Ein leeres Regal in einem US-Drogeriemarkt. | AP

Knappheit USA richten Luftbrücke für Babymilch ein

Stand: 19.05.2022 02:27 Uhr

Die USA haben eine Luftbrücke für im Land knapp gewordene Babymilch eingerichtet. Die US-Regierung aktivierte dafür ein Gesetz aus dem Kalten Krieg, um die Produktion anzukurbeln.

Die US-Regierung richtet eine Luftbrücke ein, um Babymilch aus dem Ausland zu importieren. Das Verteidigungsministerium "wird seine Verträge mit kommerziellen Frachtfluggesellschaften nutzen, wie es dies in den ersten Monaten der Covid-Pandemie getan hat, um Produkte aus Fabriken im Ausland zu transportieren", erklärte das Weiße Haus.
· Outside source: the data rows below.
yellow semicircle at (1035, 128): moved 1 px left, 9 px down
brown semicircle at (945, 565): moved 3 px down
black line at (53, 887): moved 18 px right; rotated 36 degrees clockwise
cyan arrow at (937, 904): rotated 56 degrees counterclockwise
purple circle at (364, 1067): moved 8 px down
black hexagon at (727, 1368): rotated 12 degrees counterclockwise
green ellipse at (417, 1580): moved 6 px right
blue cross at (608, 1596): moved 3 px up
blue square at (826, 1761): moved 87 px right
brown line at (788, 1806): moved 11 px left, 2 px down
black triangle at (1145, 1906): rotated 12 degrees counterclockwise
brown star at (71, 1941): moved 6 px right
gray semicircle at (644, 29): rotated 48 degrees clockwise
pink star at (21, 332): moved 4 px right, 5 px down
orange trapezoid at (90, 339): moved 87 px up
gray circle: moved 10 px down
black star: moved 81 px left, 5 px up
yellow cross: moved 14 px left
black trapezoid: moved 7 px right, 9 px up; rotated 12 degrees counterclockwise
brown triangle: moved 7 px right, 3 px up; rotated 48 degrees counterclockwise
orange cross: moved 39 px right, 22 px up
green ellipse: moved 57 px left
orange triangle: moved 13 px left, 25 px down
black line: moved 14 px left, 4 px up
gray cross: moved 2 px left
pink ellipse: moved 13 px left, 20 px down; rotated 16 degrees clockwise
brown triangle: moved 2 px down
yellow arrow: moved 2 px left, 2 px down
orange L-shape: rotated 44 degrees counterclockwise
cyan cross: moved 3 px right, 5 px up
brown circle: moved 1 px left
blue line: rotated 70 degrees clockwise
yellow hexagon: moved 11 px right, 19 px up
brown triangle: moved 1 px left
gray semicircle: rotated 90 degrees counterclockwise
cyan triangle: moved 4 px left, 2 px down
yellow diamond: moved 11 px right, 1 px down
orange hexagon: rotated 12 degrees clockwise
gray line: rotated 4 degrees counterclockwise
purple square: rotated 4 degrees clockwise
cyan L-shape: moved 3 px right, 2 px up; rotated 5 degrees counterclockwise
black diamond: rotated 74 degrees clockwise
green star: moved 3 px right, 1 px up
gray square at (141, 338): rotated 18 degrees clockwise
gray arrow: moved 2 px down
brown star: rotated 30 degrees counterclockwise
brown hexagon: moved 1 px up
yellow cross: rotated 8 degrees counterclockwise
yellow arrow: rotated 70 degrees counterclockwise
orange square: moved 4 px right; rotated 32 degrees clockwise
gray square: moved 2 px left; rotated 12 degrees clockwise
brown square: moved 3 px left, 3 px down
Die Regierung will damit gegen den Mangel an Babymilch in weiten Teilen des Landes vorgehen. Die Regierung berief sich auch auf ein aus dem Kalten Krieg stammendes Gesetz, um die Hersteller von Zutaten für die Babymilchproduktion zu verpflichten, die Milchpulver-Fabriken vorrangig zu beliefern. Dies werde "die Steigerung der Produktion erleichtern und die Lieferketten beschleunigen", betonte das Weiße Haus.

In den vergangenen Monaten hatte es in einigen Regionen der USA Lieferschwierigkeiten bei Babymilch gegeben, was die Eltern von Kleinkindern vor große Probleme stellt. Die Lieferketten waren zunächst wegen eines Mangels an Arbeitskräften wegen der Corona-Pandemie beeinträchtigt. Im Februar musste zudem eine wichtige US-Fabrik für Babymilch der Firma Abbott nach der Entdeckung von Unregelmäßigkeiten vorübergehend schließen.

Verteidigungsministerium soll helfen

Das Gesetz "Defense Production Act" erlaubt es US-Präsidenten, im Interesse der nationalen Sicherheit in die Privatwirtschaft einzugreifen. In der Corona-Pandemie war die Regelung zuletzt bereits zum Einsatz gekommen, um Unternehmen zur verstärkten Herstellung von medizinischen Geräten und Schutzmasken zu verpflichten.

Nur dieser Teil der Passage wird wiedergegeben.